Рубеж XVI и XVII веков. Трудное, суровое время. Крестьяне еще помнят Юрьев день, когда было можно, бросив шапку о землю, сказать помещику:

— Будя, государь, попил моей кровушки, хватит! Ухожу, а там твоя воля поминать меня добром али лихом!

Конечно, право ухода от помещика раз в год в течение одной недели перед Юрьевым днем и одной недели после было трудноосуществимым правом, ибо надо было отдать долг помещику да и лихву приплатить, надо было разорить, пусть немудрящее, а все же соленым мужицким потом политое хозяйство. Однако право крестьянина уйти, если стало совсем невмоготу, в какой-то мере обуздывало, помещика, ограничивало его жадность.

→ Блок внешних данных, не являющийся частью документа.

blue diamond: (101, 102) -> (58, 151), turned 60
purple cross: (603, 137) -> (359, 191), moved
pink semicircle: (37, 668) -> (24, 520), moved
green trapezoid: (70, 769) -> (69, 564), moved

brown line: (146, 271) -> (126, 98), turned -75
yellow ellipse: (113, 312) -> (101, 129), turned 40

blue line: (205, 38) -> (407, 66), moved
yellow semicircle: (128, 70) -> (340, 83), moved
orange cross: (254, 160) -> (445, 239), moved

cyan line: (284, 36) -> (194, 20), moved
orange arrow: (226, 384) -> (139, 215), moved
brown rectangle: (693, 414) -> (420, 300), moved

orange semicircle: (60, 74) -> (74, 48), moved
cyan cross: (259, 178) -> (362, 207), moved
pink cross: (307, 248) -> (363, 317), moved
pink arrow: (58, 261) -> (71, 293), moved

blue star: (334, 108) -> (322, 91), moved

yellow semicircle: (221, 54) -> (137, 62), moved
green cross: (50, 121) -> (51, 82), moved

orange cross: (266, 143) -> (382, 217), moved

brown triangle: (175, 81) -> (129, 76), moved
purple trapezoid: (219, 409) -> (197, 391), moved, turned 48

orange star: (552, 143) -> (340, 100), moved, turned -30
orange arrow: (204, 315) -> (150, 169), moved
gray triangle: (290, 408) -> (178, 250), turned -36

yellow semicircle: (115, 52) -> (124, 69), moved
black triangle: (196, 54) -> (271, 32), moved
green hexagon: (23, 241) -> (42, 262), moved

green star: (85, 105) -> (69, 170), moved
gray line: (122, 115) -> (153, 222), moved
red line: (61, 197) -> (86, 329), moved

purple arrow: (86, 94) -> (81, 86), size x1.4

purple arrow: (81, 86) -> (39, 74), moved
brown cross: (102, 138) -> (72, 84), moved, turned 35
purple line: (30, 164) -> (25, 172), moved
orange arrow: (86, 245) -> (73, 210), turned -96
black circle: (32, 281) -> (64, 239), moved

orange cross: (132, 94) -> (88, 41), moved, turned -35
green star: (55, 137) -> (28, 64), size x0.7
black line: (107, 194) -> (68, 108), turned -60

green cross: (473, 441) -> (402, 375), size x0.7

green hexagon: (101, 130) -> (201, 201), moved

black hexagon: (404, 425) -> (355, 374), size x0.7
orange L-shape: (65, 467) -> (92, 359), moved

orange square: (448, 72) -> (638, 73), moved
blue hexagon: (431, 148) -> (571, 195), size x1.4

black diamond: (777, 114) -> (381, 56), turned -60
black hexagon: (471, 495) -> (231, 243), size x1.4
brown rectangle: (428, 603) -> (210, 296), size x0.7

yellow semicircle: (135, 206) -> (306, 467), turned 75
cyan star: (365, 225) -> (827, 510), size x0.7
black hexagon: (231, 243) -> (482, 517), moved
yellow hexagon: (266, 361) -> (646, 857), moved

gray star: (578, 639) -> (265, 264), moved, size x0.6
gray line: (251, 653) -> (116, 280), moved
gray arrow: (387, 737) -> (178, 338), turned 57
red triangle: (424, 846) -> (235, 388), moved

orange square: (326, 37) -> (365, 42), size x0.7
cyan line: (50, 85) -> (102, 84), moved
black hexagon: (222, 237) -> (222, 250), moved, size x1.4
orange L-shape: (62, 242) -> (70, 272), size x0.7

Но оно же открывало возможность для более крупных, экономически более мощных хозяйств переманивать крестьян из мелких поместий всевозможными посулами всяческих поблажек. Такими владельцами крупных хозяйств были в основном древние боярские и княжеские роды, а мелкими хозяйствами, в своем большинстве, владели служилые дворяне. Таким образом, картина борьбы крестьян с феодалами усложнялась борьбой внутри самого класса феодалов, где идущее в гору, завоевывающее все новые и новые экономические и политические высоты дворянство сталкивалось с древним, ветшающим, но все еще весьма мощным боярством.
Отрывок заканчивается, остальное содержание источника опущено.